Les
centaines d’Israéliens qui ont lancé des émeutes à Hébron
samedi l’ont fait en ayant clairement en tête qu’ils sont
les maîtres des lieux et que c’est maintenant "le moment
d’Itamar Ben-Gvir". Quelque 32 000 Juifs sont venus dans
la ville pour marquer par la prière la portion Chayei Sarah de
la Torah.
La
police a annoncé qu’elle s’était préparée à l’avance
à cet événement. Mais dans un lieu où la suprématie juive
est ancrée militairement (sous le "contrôle total de la
sécurité israélienne"), les préparatifs des forces de
sécurité ne signifient qu’une seule chose :
débarrasser des pans entiers de la ville des Palestiniens pour
permettre aux maîtres juifs de défiler dans ses rues.
Et
de fait, l’armée a fermé la zone autour du marché - bien qu’il
se trouve au cœur de la section palestinienne d’Hébron - et
a exigé que les propriétaires de magasins ferment leurs
boutiques. Mais les Juifs ne se sont pas contentés de prier.
Les manifestants ont été filmés en train de scander "un
Juif est une âme ; un Arabe est un fils de pute" (ce
qui rime en hébreu) et de frapper et jeter des pierres.
Des
résidents palestiniens ont signalé des blessures, notamment
une jeune fille de 17 ans qui a été frappée au visage par une
pierre et emmenée à l’hôpital. En outre, des maisons et des
biens palestiniens ont été vandalisés.
"Il
n’y a pas une maison dans le quartier de Tel Rumeida qui n’ait
pas été attaquée. Ce qui s’est passé aujourd’hui n’était
pas normal", a déclaré un habitant d’un quartier
adjacent. "Une jeune de 15 ans a été frappé au visage
avec une pierre et son nez a été cassé. Les gens ont
pulvérisé du gaz poivré, et un de mes voisins a vu sa porte
défoncée et des gens sont entrés chez lui." Tout cela s’est
déroulé alors que l’armée tentait de séparer les
Palestiniens et les Juifs.
Tout
cela serait sans doute passé inaperçu si l’un des blessés n’avait
pas été une femme soldate israélienne qu’un manifestant
[israélien] a attaquée avec un bâton. Après tout, le public
israélien est devenu complètement indifférent à l’effusion
de sang palestinien et au manque de considération pour les
maisons et les biens des Palestiniens, ainsi qu’à l’atteinte
à la dignité des personnes vivant sous un régime militaire.
Suite
à l’attaque de la soldate, ces événements ont attiré l’attention
du public et ont même suscité des réactions officielles. Le
chef d’état-major des FDI (Forces de défenses
israéliennes), Aviv Kochavi, a déclaré qu’il y avait eu
"un comportement criminel embarrassant et honteux". Le
Premier ministre Yair Lapid a déclaré que "l’attaque
contre un soldat de Tsahal est une honte nationale." Le
ministre de la Défense, Benny Gantz, a dénoncé les émeutes
mais en a imputé la responsabilité à des extrémistes.

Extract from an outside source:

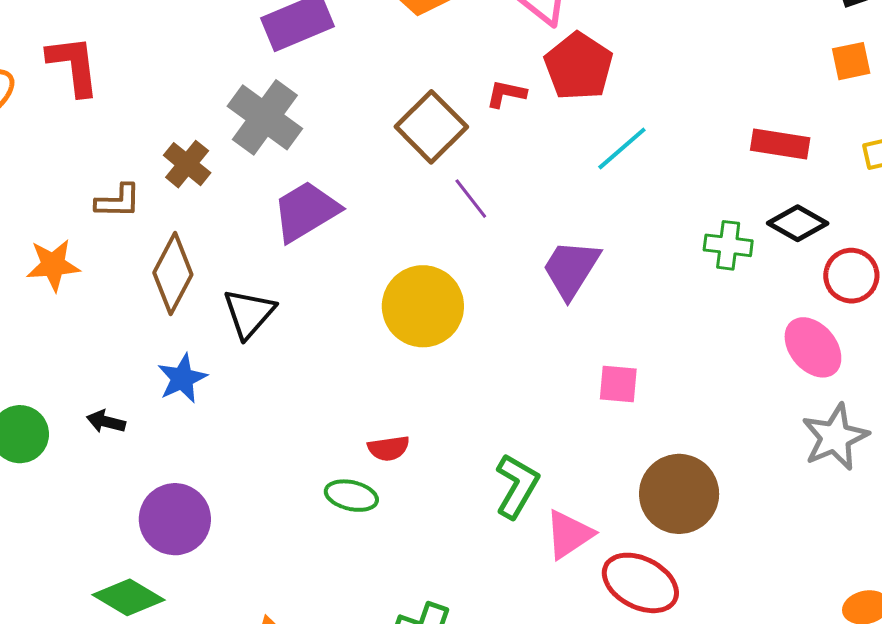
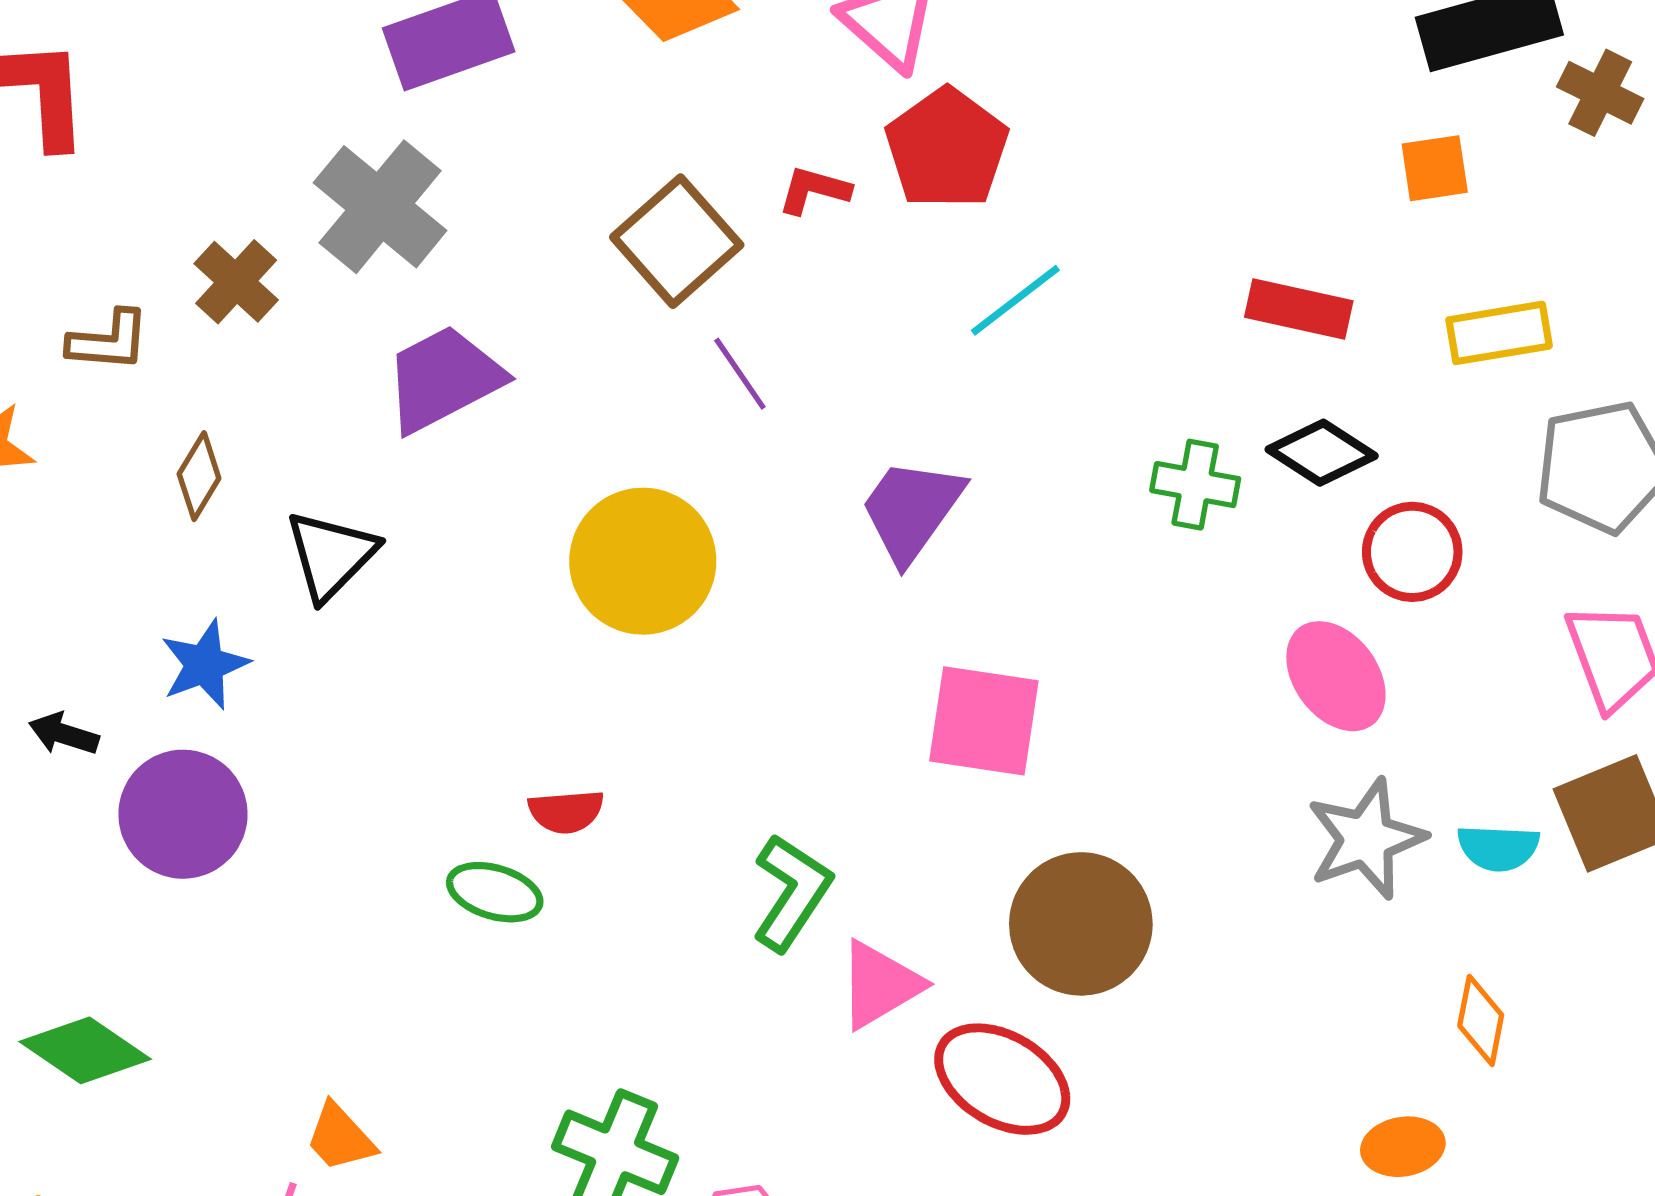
brown diamond: (173, 274) -> (199, 476), size x0.6
pink square: (618, 384) -> (984, 721), size x1.6
purple circle: (175, 519) -> (183, 814), moved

("Je suis certain que les émeutiers, qui ne représentent
pas les colonies, seront traduits en justice").
L’amère
vérité est que ni Lapid, ni Gantz, ni Kochavi n’ont le
pouvoir public nécessaire pour exploiter l’énergie qui a
éclaté à Hébron samedi. Et non seulement le nouveau
gouvernement n’est pas intéressé à arrêter cette énergie
dangereuse. Il surf dessus.
Les
incidents d’Hébron sont emblématiques de l’esprit de l’époque.

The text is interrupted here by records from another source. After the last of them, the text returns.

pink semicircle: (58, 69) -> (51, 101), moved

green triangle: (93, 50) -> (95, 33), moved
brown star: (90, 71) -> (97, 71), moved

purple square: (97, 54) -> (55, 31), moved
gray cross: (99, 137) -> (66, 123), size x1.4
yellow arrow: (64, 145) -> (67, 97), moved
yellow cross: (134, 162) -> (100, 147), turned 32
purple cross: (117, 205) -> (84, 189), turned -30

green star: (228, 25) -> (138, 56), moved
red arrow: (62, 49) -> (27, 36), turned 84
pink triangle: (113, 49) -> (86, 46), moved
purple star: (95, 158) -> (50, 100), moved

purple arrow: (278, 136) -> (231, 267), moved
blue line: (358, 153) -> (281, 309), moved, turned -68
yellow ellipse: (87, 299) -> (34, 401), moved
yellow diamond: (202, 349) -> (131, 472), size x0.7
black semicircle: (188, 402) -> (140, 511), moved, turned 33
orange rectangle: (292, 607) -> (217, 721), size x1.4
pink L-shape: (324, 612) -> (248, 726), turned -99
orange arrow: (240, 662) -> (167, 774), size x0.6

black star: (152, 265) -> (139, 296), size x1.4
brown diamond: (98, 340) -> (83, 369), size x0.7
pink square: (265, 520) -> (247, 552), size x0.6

Et de ce point de vue, on peut et on doit considérer ces
événements comme un aperçu de ce qui risque de se produire en
Israël et en Cisjordanie sous le règne de Benjamin Netanyahou,
Bezalel Smotrich et Itamar Ben-Gvir.
L’article
ci-dessus est l’éditorial principal de Haaretz, tel que
publié dans les journaux hébreux et anglais en Israël.